__TASK DETAILS__
All of the records listed below should be retyped exactly.

__DATA__

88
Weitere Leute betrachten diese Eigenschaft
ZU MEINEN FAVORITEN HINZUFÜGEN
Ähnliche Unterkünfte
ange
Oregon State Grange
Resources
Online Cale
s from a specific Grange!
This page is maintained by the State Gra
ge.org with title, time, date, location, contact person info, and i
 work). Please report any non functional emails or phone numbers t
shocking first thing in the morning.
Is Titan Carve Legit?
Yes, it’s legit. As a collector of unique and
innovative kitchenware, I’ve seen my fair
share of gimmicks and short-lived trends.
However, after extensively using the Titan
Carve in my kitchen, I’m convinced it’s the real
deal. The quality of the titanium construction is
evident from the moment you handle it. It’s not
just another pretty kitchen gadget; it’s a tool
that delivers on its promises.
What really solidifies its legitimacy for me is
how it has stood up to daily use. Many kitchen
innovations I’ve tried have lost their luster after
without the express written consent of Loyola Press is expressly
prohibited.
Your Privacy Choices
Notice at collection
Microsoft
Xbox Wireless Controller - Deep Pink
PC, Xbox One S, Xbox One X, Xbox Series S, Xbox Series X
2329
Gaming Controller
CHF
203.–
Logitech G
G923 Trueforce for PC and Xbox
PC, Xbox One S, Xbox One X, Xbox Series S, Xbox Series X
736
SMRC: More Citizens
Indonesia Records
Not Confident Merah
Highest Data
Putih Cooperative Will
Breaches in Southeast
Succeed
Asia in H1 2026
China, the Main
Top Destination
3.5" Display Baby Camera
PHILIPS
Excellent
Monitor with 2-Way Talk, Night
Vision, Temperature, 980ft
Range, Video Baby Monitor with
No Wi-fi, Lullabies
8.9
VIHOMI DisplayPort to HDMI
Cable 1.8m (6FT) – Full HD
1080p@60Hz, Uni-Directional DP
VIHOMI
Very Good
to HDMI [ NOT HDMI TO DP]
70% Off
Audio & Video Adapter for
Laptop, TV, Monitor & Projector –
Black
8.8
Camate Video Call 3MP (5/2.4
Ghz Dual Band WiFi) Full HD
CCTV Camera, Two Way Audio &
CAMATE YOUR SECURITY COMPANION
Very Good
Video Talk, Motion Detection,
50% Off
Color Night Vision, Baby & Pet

__SOLVED PROBLEM__
88
Weitere Leute betrachten diese Eigenschaft
ZU MEINEN FAVORITEN HINZUFÜGEN
Ähnliche Unterkünfte
ange
Oregon State Grange
Resources
Online Cale
s from a specific Grange!
This page is maintained by the State Gra
ge.org with title, time, date, location, contact person info, and i
 work). Please report any non functional emails or phone numbers t
shocking first thing in the morning.
Is Titan Carve Legit?
Yes, it’s legit. As a collector of unique and
innovative kitchenware, I’ve seen my fair
share of gimmicks and short-lived trends.
However, after extensively using the Titan
Carve in my kitchen, I’m convinced it’s the real
deal. The quality of the titanium construction is
evident from the moment you handle it. It’s not
just another pretty kitchen gadget; it’s a tool
that delivers on its promises.
What really solidifies its legitimacy for me is
how it has stood up to daily use. Many kitchen
innovations I’ve tried have lost their luster after
without the express written consent of Loyola Press is expressly
prohibited.
Your Privacy Choices
Notice at collection
Microsoft
Xbox Wireless Controller - Deep Pink
PC, Xbox One S, Xbox One X, Xbox Series S, Xbox Series X
2329
Gaming Controller
CHF
203.–
Logitech G
G923 Trueforce for PC and Xbox
PC, Xbox One S, Xbox One X, Xbox Series S, Xbox Series X
736
SMRC: More Citizens
Indonesia Records
Not Confident Merah
Highest Data
Putih Cooperative Will
Breaches in Southeast
Succeed
Asia in H1 2026
China, the Main
Top Destination
3.5" Display Baby Camera
PHILIPS
Excellent
Monitor with 2-Way Talk, Night
Vision, Temperature, 980ft
Range, Video Baby Monitor with
No Wi-fi, Lullabies
8.9
VIHOMI DisplayPort to HDMI
Cable 1.8m (6FT) – Full HD
1080p@60Hz, Uni-Directional DP
VIHOMI
Very Good
to HDMI [ NOT HDMI TO DP]
70% Off
Audio & Video Adapter for
Laptop, TV, Monitor & Projector –
Black
8.8
Camate Video Call 3MP (5/2.4
Ghz Dual Band WiFi) Full HD
CCTV Camera, Two Way Audio &
CAMATE YOUR SECURITY COMPANION
Very Good
Video Talk, Motion Detection,
50% Off
Color Night Vision, Baby & Pet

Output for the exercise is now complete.